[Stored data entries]
-=-=-=-=-

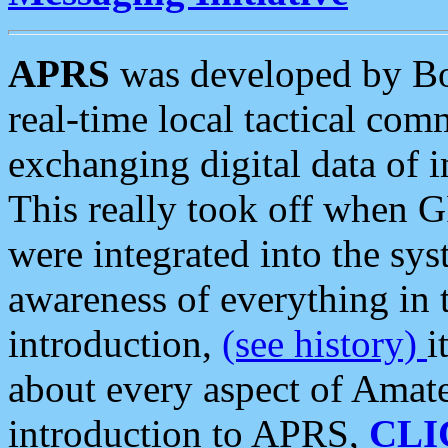
APRS
was developed by B
real-time local tactical co
exchanging digital data of 
This really took off when
were integrated into the syst
awareness of everything in t
introduction,
(see history)
i
about every aspect of Amate
introduction to APRS,
CLI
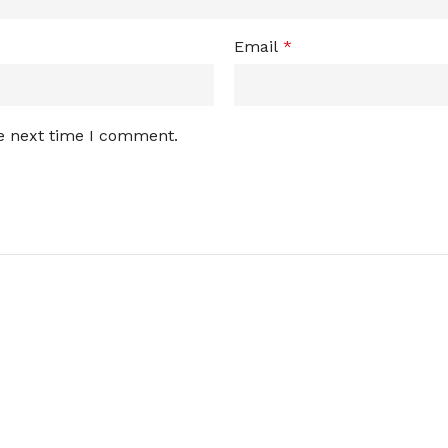
Email
*
he next time I comment.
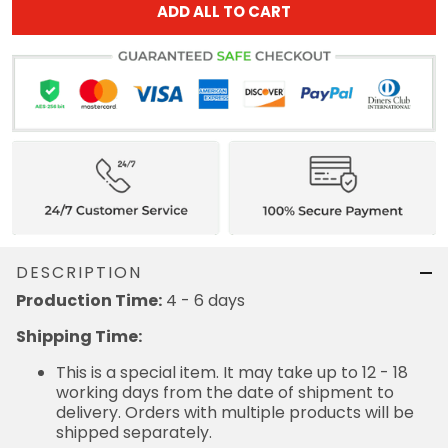
DESCRIPTION
4 - 6 days
Production Time:
Shipping Time:
This is a special item. It may take up to 12 - 18
working days from the date of shipment to delivery.
Orders with multiple products will be shipped
separately.
= Production Time + Shipping Time
Receiving Time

-=-=-=-=-

**WORK TASK**
Do not include pictures. Copy only the lines running from the line with "was developed by B" through the last line of the records, exactly as they appear.

**SOLUTION BELOW**
was developed by B
real-time local tactical co
exchanging digital data of 
This really took off when
were integrated into the syst
awareness of everything in t
introduction,
(see history)
i
about every aspect of Amate
introduction to APRS,
CLI
Email
*
he next time I comment.
DESCRIPTION
4 - 6 days
Production Time:
Shipping Time:
This is a special item. It may take up to 12 - 18
working days from the date of shipment to delivery.
Orders with multiple products will be shipped
separately.
= Production Time + Shipping Time
Receiving Time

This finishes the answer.